Deeds not 'delivered' despite signatures, rules High Court

Guarantees and warranties given by the directors of a company did not take effect despite the signing, witnessing and handing over of documents, the High Court has ruled. The documents in question were deeds and the Court said that they had not been 'delivered'.

Deeds are more formal than contracts and must be signed, witnessed and 'delivered' to the other party, meaning that the parties must show in some way that they wish to be bound by the documents.

QCFS had requested an invoice discounting facility with Bibby Financial Services. Invoice discounting involves making a loan to a company against invoices it issues which allows that company to receive its income earlier than it would if it waited to be paid by customers.

Documents setting out the agreement for the loan and the supporting guarantees and warranties from the directors were drawn up and amended by hand, then signed and witnessed. The directors handed the signed documents to Bibby.

When QCFS went out of business Bibby sought to recover its debt through the personal guarantees and warranties that it said had been given by the directors of QCFS.

The High Court has found, though, that the guarantees and warranties were not valid because they were not 'delivered' in the way that a deed must be, and so they were not enforceable against the directors.

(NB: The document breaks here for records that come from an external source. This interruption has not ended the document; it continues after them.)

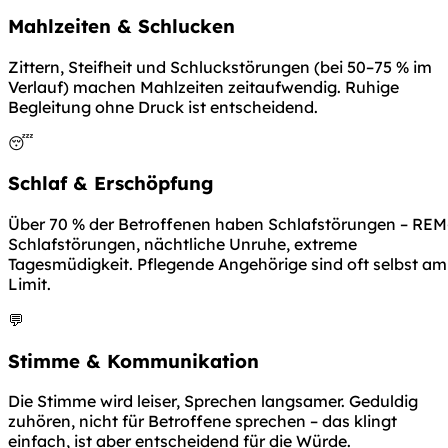
Mahlzeiten & Schlucken
Zittern, Steifheit und Schluckstörungen (bei 50–75 % im
Verlauf) machen Mahlzeiten zeitaufwendig. Ruhige
Begleitung ohne Druck ist entscheidend.
😴
Schlaf & Erschöpfung
Über 70 % der Betroffenen haben Schlafstörungen – REM
Schlafstörungen, nächtliche Unruhe, extreme
Tagesmüdigkeit. Pflegende Angehörige sind oft selbst am
Limit.
💬
Stimme & Kommunikation
Die Stimme wird leiser, Sprechen langsamer. Geduldig
zuhören, nicht für Betroffene sprechen – das klingt
einfach, ist aber entscheidend für die Würde.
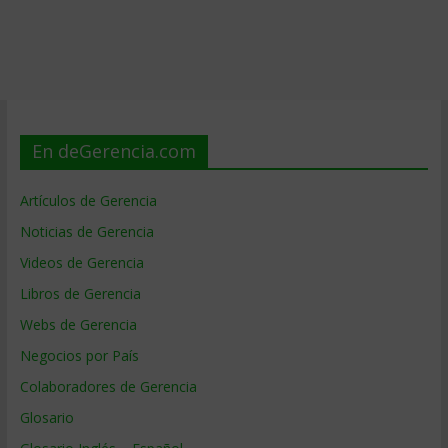
En deGerencia.com
Artículos de Gerencia
Noticias de Gerencia
Videos de Gerencia
Libros de Gerencia
Webs de Gerencia
Negocios por País
Colaboradores de Gerencia
Glosario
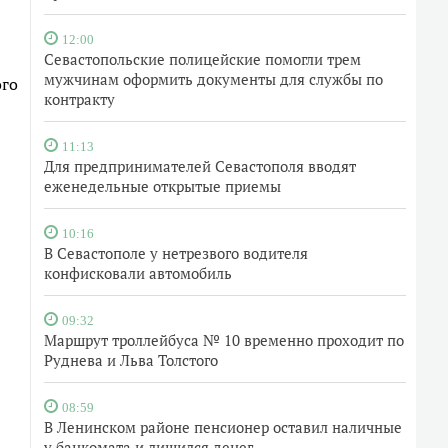
12:00
Севастопольские полицейские помогли трем
мужчинам оформить документы для службы по
ого
контракту
11:13
Для предпринимателей Севастополя вводят
еженедельные открытые приемы
10:16
В Севастополе у нетрезвого водителя
конфисковали автомобиль
09:32
Маршрут троллейбуса № 10 временно проходит по
Руднева и Льва Толстого
08:59
В Ленинском районе пенсионер оставил наличные
у банкомата и лишился денег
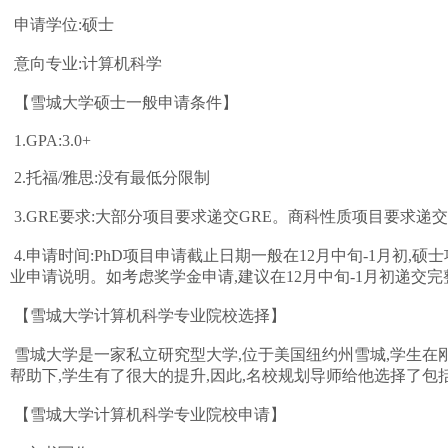
申请学位:硕士
意向专业:计算机科学
【雪城大学硕士一般申请条件】
1.GPA:3.0+
2.托福/雅思:没有最低分限制
3.GRE要求:大部分项目要求递交GRE。商科性质项目要求递交
4.申请时间:PhD项目申请截止日期一般在12月中旬-1月初,
业申请说明。如考虑奖学金申请,建议在12月中旬-1月初递交
【雪城大学计算机科学专业院校选择】
雪城大学是一家私立研究型大学,位于美国纽约州雪城,学生在刚进
帮助下,学生有了很大的提升,因此,名校规划导师给他选择了
【雪城大学计算机科学专业院校申请】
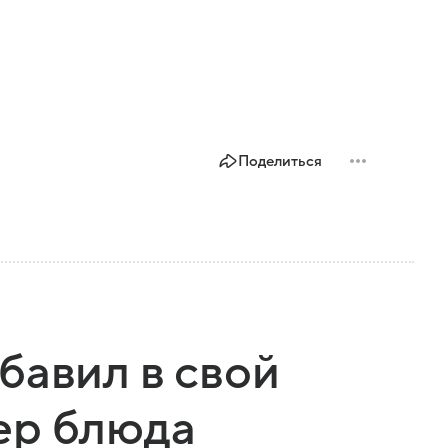
Поделиться
бавил в свой
ер блюда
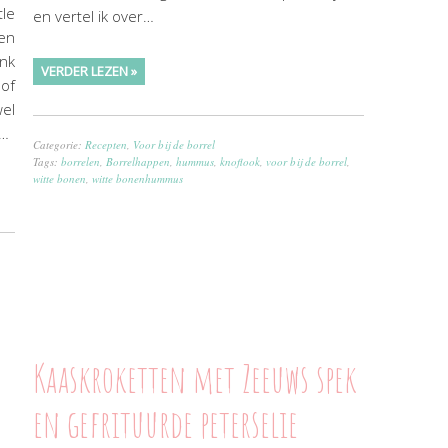
tle
en vertel ik over…
en
nk
VERDER LEZEN »
of
wel
t…
Categorie:
Recepten
,
Voor bij de borrel
Tags:
borrelen
,
Borrelhappen
,
hummus
,
knoflook
,
voor bij de borrel
,
witte bonen
,
witte bonenhummus
Kaaskroketten met Zeeuws spek
en gefrituurde peterselie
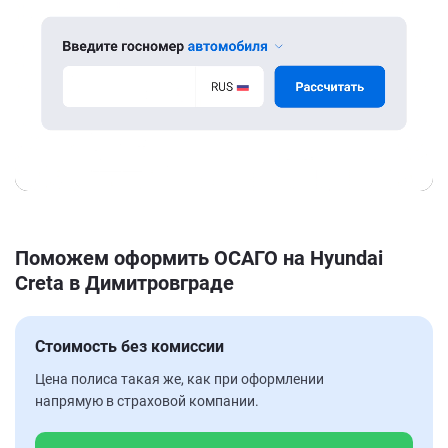
Поможем оформить ОСАГО на Hyundai
Creta в Димитровграде
Стоимость без комиссии
Цена полиса такая же, как при оформлении
напрямую в страховой компании.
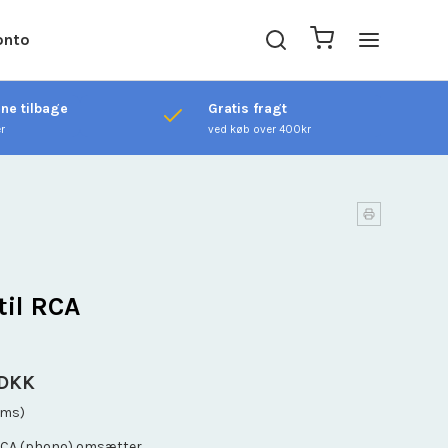
onto
ene tilbage
Gratis fragt
er
ved køb over 400kr
til RCA
 DKK
oms)
 RCA (phono) omsætter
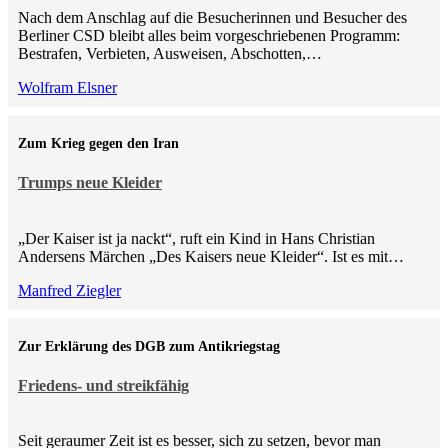
Nach dem Anschlag auf die Besucherinnen und Besucher des
Berliner CSD bleibt alles beim vorgeschriebenen Programm:
Bestrafen, Verbieten, Ausweisen, Abschotten,…
Wolfram Elsner
Zum Krieg gegen den Iran
Trumps neue Kleider
„Der Kaiser ist ja nackt“, ruft ein Kind in Hans Christian
Andersens Märchen „Des Kaisers neue Kleider“. Ist es mit…
Manfred Ziegler
Zur Erklärung des DGB zum Antikriegstag
Friedens- und streikfähig
Seit geraumer Zeit ist es besser, sich zu setzen, bevor man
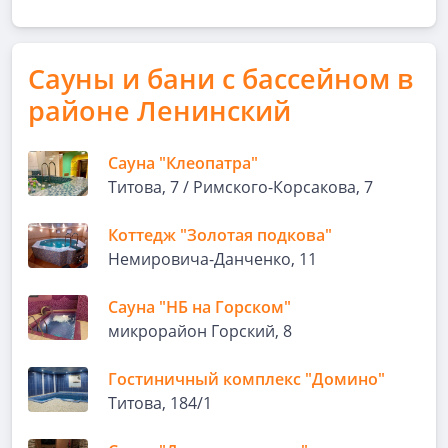
Сауны и бани с бассейном в
районе Ленинский
Сауна "Клеопатра"
Титова, 7 / Римского-Корсакова, 7
Коттедж "Золотая подкова"
Немировича-Данченко, 11
Сауна "НБ на Горском"
микрорайон Горский, 8
Гостиничный комплекс "Домино"
Титова, 184/1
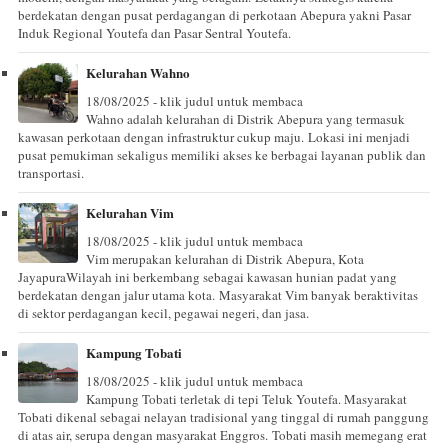
berdekatan dengan pusat perdagangan di perkotaan Abepura yakni Pasar
Induk Regional Youtefa dan Pasar Sentral Youtefa.
Kelurahan Wahno
18/08/2025 - klik judul untuk membaca
Wahno adalah kelurahan di Distrik Abepura yang termasuk
kawasan perkotaan dengan infrastruktur cukup maju. Lokasi ini menjadi
pusat pemukiman sekaligus memiliki akses ke berbagai layanan publik dan
transportasi.
Kelurahan Vim
18/08/2025 - klik judul untuk membaca
Vim merupakan kelurahan di Distrik Abepura, Kota
JayapuraWilayah ini berkembang sebagai kawasan hunian padat yang
berdekatan dengan jalur utama kota. Masyarakat Vim banyak beraktivitas
di sektor perdagangan kecil, pegawai negeri, dan jasa.
Kampung Tobati
18/08/2025 - klik judul untuk membaca
Kampung Tobati terletak di tepi Teluk Youtefa. Masyarakat
Tobati dikenal sebagai nelayan tradisional yang tinggal di rumah panggung
di atas air, serupa dengan masyarakat Enggros. Tobati masih memegang erat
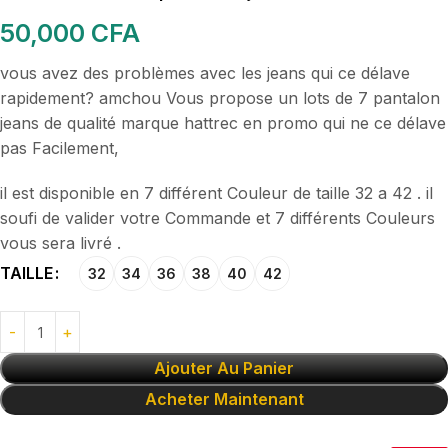
50,000
CFA
vous avez des problèmes avec les jeans qui ce délave
rapidement? amchou Vous propose un lots de 7 pantalon
jeans de qualité marque hattrec en promo qui ne ce délave
pas Facilement,
il est disponible en 7 différent Couleur de taille 32 a 42 . il
soufi de valider votre Commande et 7 différents Couleurs
vous sera livré .
TAILLE
32
34
36
38
40
42
Ajouter Au Panier
Acheter Maintenant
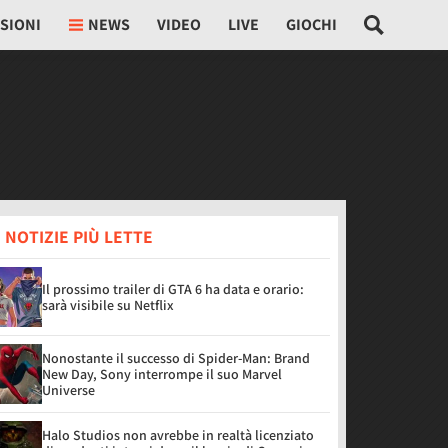
SIONI
NEWS
VIDEO
LIVE
GIOCHI
 NOTIZIE PIÙ LETTE
Il prossimo trailer di GTA 6 ha data e orario:
sarà visibile su Netflix
Nonostante il successo di Spider-Man: Brand
New Day, Sony interrompe il suo Marvel
Universe
Halo Studios non avrebbe in realtà licenziato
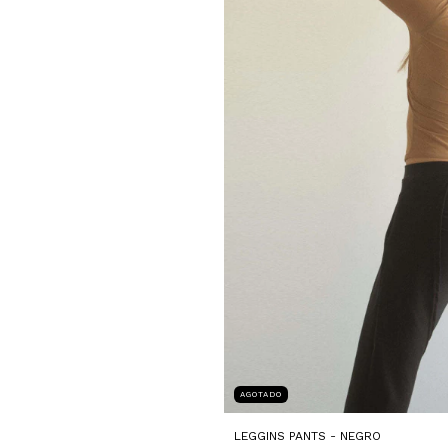
AGOTADO
LEGGINS PANTS - NEGRO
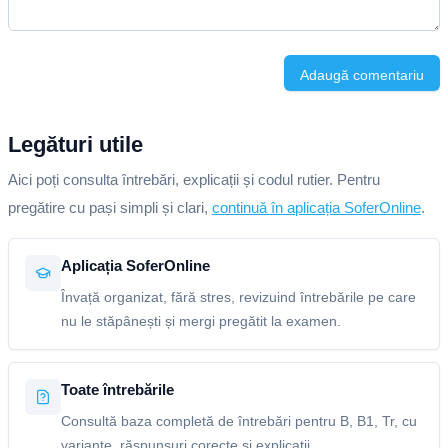
Adaugă comentariu
Legături utile
Aici poți consulta întrebări, explicații și codul rutier. Pentru
pregătire cu pași simpli și clari,
continuă în aplicația SoferOnline
.
Aplicația SoferOnline
Învață organizat, fără stres, revizuind întrebările pe care
nu le stăpânești și mergi pregătit la examen.
Toate întrebările
Consultă baza completă de întrebări pentru B, B1, Tr, cu
variante, răspunsuri corecte și explicații.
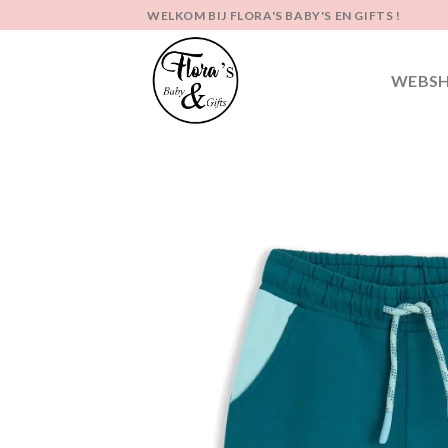
Ga
WELKOM BIJ FLORA'S BABY'S EN GIFTS !
naar
inhoud
WEBS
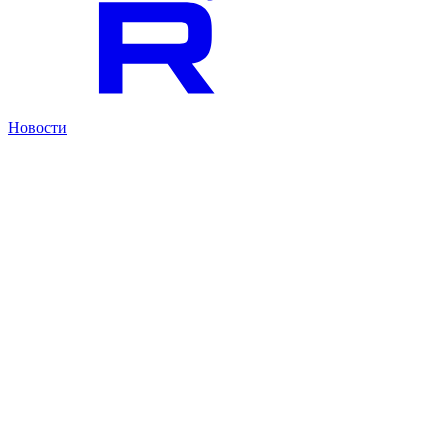
Новости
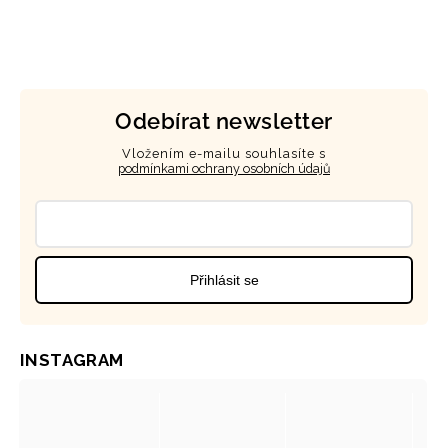
Odebírat newsletter
Vložením e-mailu souhlasíte s
podmínkami ochrany osobních údajů
Přihlásit se
INSTAGRAM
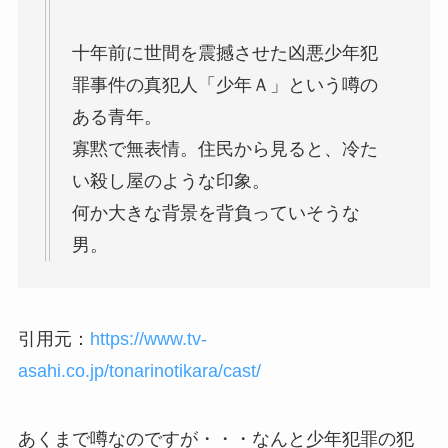
十年前に世間を震撼させた凶悪少年犯
罪事件の真犯人「少年Ａ」という噂の
ある青年。
寡黙で無表情。住民から見ると、冷た
い殺し屋のような印象。
何か大きな背景を背負っていそうな
男。
引用元：
https://www.tv-
asahi.co.jp/tonarinotikara/cast/
あくまで噂なのですが・・・なんと少年犯罪の犯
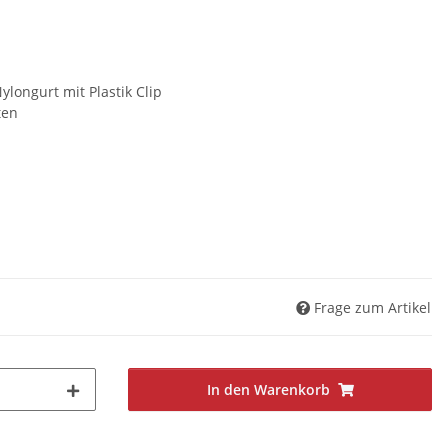
ylongurt mit Plastik Clip
ten
Frage zum Artikel
In den Warenkorb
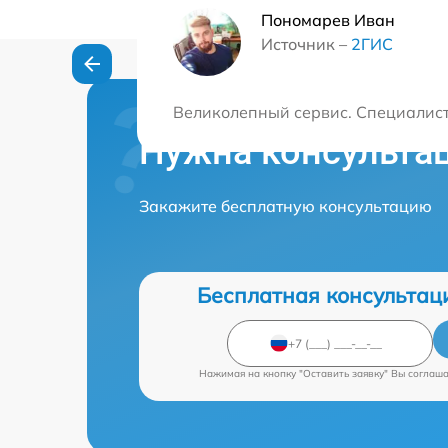
Пономарев Иван
Источник –
2ГИС
Великолепный сервис. Специалист
Нужна консульта
Закажите бесплатную консультацию
Бесплатная консультац
Нажимая на кнопку "Оставить заявку" Вы соглаш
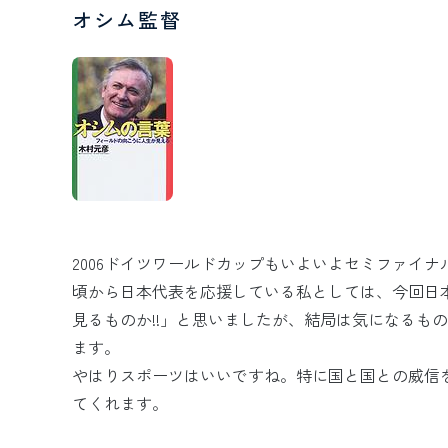
オシム監督
2006ドイツワールドカップもいよいよセミファイ
頃から日本代表を応援している私としては、今回日
見るものか!!」と思いましたが、結局は気になるも
ます。
やはりスポーツはいいですね。特に国と国との威信
てくれます。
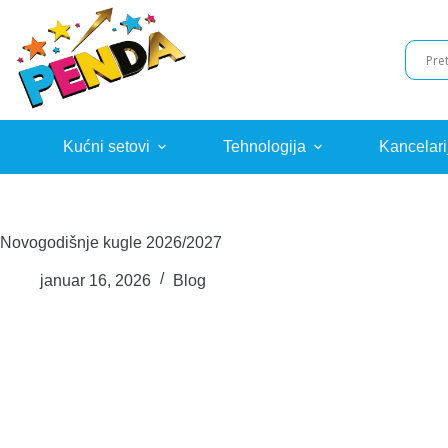
Skip
to
content
Kućni setovi
Tehnologija
Kancelari
Novogodišnje kugle 2026/2027
januar 16, 2026
Blog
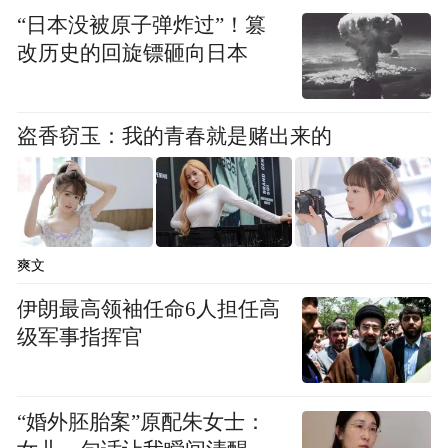
“日本没被原子弹炸过”！篡
改历史的回旋镖砸向日本
盗香窃玉：我的青春就是赌出来的
爽文
伊朗最高领袖任命6人担任高
级军事指挥官
“婚外胚胎案”原配朱女士：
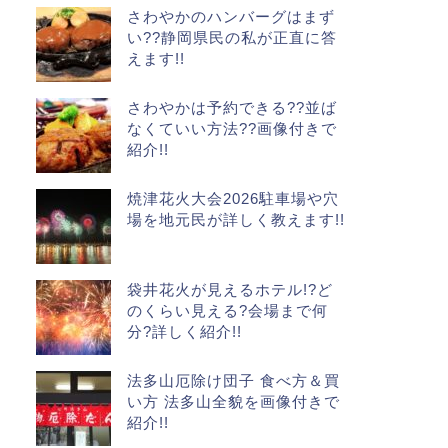
さわやかのハンバーグはまず
い??静岡県民の私が正直に答
えます!!
さわやかは予約できる??並ば
なくていい方法??画像付きで
紹介!!
焼津花火大会2026駐車場や穴
場を地元民が詳しく教えます!!
袋井花火が見えるホテル!?ど
のくらい見える?会場まで何
分?詳しく紹介!!
法多山厄除け団子 食べ方＆買
い方 法多山全貌を画像付きで
紹介!!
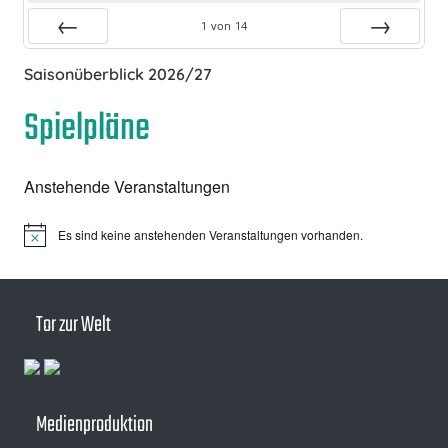
1
von
14
Zurück
Vor
Saisonüberblick 2026/27
Spielpläne
Anstehende Veranstaltungen
Es sind keine anstehenden Veranstaltungen vorhanden.
Hinweis
Tor zur Welt
Medienproduktion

"On my findings none of the Guarantees, the Warranties or the Bibby ID Agreement was intended to be delivered, in the technical sense, when handed to [Bibby's] Mr. Darling at the meeting on 27 August 2008 after signature by [QCFS directors] Mr. Magson and Mr. Scott," said His Honour Richard Seymour QC, sitting as a judge of the High Court. "It follows that neither Mr. Magson nor Mr. Scott was bound by his Guarantee or his Warranty, and so is not liable to [Bibby] in this action."

The High Court found that the documents were amended with notes indicating what changes should be made, rather than with precisely-worded changes that would constitute part of a deed. Because it found that the directors of QCFS would have expected a fresh version of the document to be produced, it ruled that the deed was not delivered.

"The critical thing is that the person who has signed the deed must have separately indicated that he intends to be bound by the deed," said the ruling, as reported by legal information service Lawtel. "Mere signature is not enough. Nor is it enough that what looks like a deed has been given to the person who appears to be the beneficiary of it – the issue is not whether the document has been physically handed over to the beneficiary, but whether the person whose deed it is supposed to be intended to be bound by it."

If deeds are being used then all parties need to be totally clear on when a document becomes a deed if they are to be able to rely on it in future said Lucy Shurwood, a financial services law specialist at Pinsent Masons, the law firm behind Out-Law.com.

"Those seeking to rely on deeds must take care to ensure that it is always clear that a document has been delivered," she said. "This could be done by including a statement in deeds confirming that they are delivered when dated, or by requiring the parties at a 'completion' to confirm by email or orally that they intend to deliver and be bound by the deeds they have executed."